Back in January, I blogged about some emerging trends in networking. One of the ideas I wrote about was zero-trust network architecture. Zero-trust has been in the news again recently with Google’s announcement that it’s rebuilding its internal corporate infrastructure around a zero-trust model.
Google’s initiative is called BeyondCorp. and it’s explained more fully in this white paper if you’re interested in the details. You’ll notice the document is dated December 2014, so I’m not claiming any credit for influencing them. But I’m glad the idea is gaining some momentum.
Zero-trust is not about killing firewalls
To be clear, contrary to some of what you’ll read in the popular press around Google’s architectural direction, nobody in their right mind is eliminating firewalls. That’s silly. Firewalls are a critical first line of defense in your network security architecture.
Instead, the zero-trust idea simply says you can’t consider the network regions separated by firewalls to be trust zones. The zero-trust model assumes untrusted and even hostile entities can reside in any zone.
Zero-trust encrypts everything
Zero-trust requires implementing additional controls over your data and applications. To start, everything sensitive should be encrypted. Even on the inside of your corporate network, your web-based applications should be running over encrypted HTTPS sessions.
And all of your sensitive data should be encrypted at rest as well. Here’s where things get tricky because encrypting a database at the cell level or even the table level tends to cause performance problems. But encrypting at the level of the entire database is only useful if your perceived threat is somebody stealing a disk. However, encrypting normal files is straightforward.
Zero-trust applies granular authentication
The other important control in zero-trust architecture is granular authentication. Traditionally, network security has assumed that once a user is logged into his workstation, everything run from his workstation is associated with him.
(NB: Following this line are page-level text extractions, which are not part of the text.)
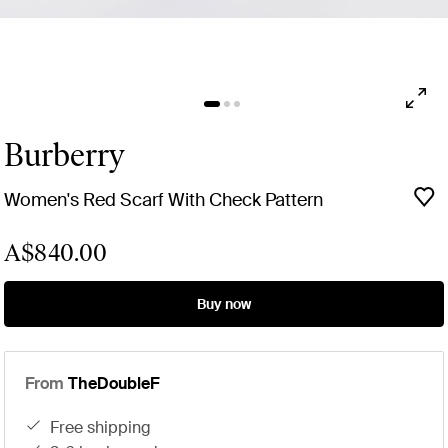
Burberry
Women's Red Scarf With Check Pattern
A$840.00
Buy now
From
TheDoubleF
free shipping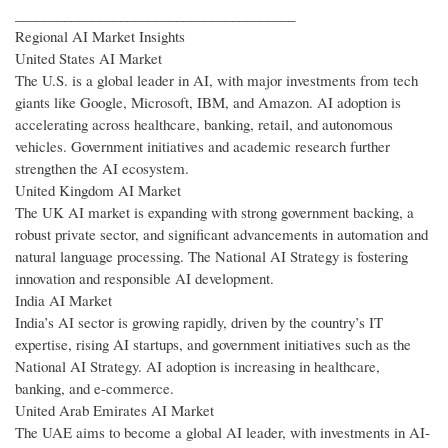
________________________________________
Regional AI Market Insights
United States AI Market
The U.S. is a global leader in AI, with major investments from tech
giants like Google, Microsoft, IBM, and Amazon. AI adoption is
accelerating across healthcare, banking, retail, and autonomous
vehicles. Government initiatives and academic research further
strengthen the AI ecosystem.
United Kingdom AI Market
The UK AI market is expanding with strong government backing, a
robust private sector, and significant advancements in automation and
natural language processing. The National AI Strategy is fostering
innovation and responsible AI development.
India AI Market
India’s AI sector is growing rapidly, driven by the country’s IT
expertise, rising AI startups, and government initiatives such as the
National AI Strategy. AI adoption is increasing in healthcare,
banking, and e-commerce.
United Arab Emirates AI Market
The UAE aims to become a global AI leader, with investments in AI-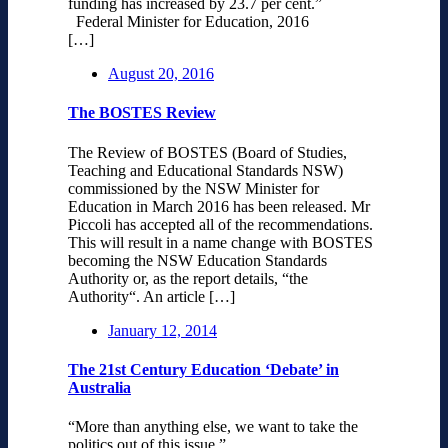
funding has increased by 23.7 per cent.”
Federal Minister for Education, 2016
[…]
August 20, 2016
The BOSTES Review
The Review of BOSTES (Board of Studies,
Teaching and Educational Standards NSW)
commissioned by the NSW Minister for
Education in March 2016 has been released. Mr
Piccoli has accepted all of the recommendations.
This will result in a name change with BOSTES
becoming the NSW Education Standards
Authority or, as the report details, “the
Authority“. An article […]
January 12, 2014
The 21st Century Education ‘Debate’ in
Australia
“More than anything else, we want to take the
politics out of this issue.”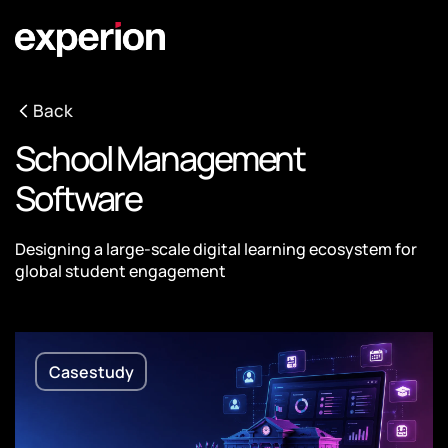
Back
School Management
Software
Designing a large-scale digital learning ecosystem for
global student engagement
Casestudy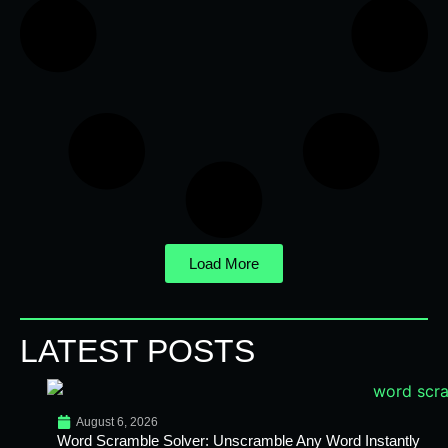
Load More
LATEST POSTS
August 6, 2026
Word Scramble Solver: Unscramble Any Word Instantly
This assumption is why malware that encrypts file shares is so effective—the malware isn’t being run by the user, but it runs with his credentials and consequently has all of the same access rights.
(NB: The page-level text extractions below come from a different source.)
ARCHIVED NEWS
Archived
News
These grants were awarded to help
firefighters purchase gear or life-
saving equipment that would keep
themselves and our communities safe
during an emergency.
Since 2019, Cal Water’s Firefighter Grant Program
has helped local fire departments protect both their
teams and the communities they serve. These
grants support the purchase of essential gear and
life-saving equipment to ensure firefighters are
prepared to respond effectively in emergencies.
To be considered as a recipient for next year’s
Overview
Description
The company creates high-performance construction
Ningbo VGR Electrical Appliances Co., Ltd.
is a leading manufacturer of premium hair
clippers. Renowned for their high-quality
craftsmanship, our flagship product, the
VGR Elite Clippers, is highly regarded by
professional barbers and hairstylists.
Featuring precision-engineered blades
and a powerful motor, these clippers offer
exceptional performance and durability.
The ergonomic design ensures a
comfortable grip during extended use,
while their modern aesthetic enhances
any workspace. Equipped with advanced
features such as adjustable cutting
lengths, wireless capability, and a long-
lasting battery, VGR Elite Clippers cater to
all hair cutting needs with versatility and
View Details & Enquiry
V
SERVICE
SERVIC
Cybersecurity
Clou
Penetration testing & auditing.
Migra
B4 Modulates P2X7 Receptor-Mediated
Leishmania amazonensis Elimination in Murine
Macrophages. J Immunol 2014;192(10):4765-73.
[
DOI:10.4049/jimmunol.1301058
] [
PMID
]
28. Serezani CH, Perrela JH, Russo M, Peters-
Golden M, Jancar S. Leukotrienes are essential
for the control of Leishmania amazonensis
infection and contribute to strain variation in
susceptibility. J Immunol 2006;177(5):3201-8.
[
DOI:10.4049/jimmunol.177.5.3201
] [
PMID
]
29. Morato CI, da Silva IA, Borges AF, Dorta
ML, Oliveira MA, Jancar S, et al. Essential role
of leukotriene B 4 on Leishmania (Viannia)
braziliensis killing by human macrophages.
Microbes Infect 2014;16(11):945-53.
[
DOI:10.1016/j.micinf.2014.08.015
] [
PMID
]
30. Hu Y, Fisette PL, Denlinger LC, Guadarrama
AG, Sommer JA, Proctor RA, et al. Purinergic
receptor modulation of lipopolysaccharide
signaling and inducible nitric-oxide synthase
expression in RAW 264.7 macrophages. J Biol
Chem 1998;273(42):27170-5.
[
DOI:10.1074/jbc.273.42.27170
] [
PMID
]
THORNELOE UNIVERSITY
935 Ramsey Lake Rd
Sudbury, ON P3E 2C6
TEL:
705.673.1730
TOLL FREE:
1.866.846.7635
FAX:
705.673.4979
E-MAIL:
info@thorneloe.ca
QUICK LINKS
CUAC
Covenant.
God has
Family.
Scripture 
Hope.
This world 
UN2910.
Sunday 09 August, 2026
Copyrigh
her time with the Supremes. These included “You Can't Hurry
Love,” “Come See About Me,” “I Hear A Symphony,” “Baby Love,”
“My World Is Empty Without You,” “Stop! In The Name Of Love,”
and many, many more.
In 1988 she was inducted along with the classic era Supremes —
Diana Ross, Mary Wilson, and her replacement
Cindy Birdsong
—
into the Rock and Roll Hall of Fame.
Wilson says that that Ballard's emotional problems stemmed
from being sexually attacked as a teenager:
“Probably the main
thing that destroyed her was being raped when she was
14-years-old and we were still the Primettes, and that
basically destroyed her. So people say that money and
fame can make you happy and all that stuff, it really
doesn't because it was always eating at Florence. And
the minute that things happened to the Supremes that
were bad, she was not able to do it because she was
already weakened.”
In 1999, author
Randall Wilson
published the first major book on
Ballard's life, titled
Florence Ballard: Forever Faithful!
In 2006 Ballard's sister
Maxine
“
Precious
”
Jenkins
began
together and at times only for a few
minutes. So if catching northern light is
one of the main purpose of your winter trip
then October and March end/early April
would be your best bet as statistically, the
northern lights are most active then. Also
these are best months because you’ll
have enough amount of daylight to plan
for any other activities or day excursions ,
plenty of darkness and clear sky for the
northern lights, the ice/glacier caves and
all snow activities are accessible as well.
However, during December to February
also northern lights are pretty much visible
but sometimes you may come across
The zero-trust approach authenticates the applications separately from the users running them. So if an authenticated user on an authenticated workstation attempts to use an unknown application to access a piece of sensitive data, the request should be rejected.
But zero-trust isn’t bulletproof
One of my clients recently implemented a simple zero-trust model. The client was more concerned about data leakage than about malware corrupting the data, so their solution was to use an application called Vormetric to encrypt everything. A central server brokers decryption requests based on a combination of a user’s personal authentication, the system she’s accessing data from, and the application making the request.
This solution isn’t a full zero-trust architecture because it doesn’t have any way of ensuring that a legitimate application being run under an authenticated user’s identity is actually authorized by the user. Some of those legitimate applications are extremely broad, such as file sharing.
Further, there are risks that can’t be mitigated with encryption. For example, even if I can’t decrypt the data, I might still be able to delete or corrupt it so that it can’t be decrypted by a properly authorized user either.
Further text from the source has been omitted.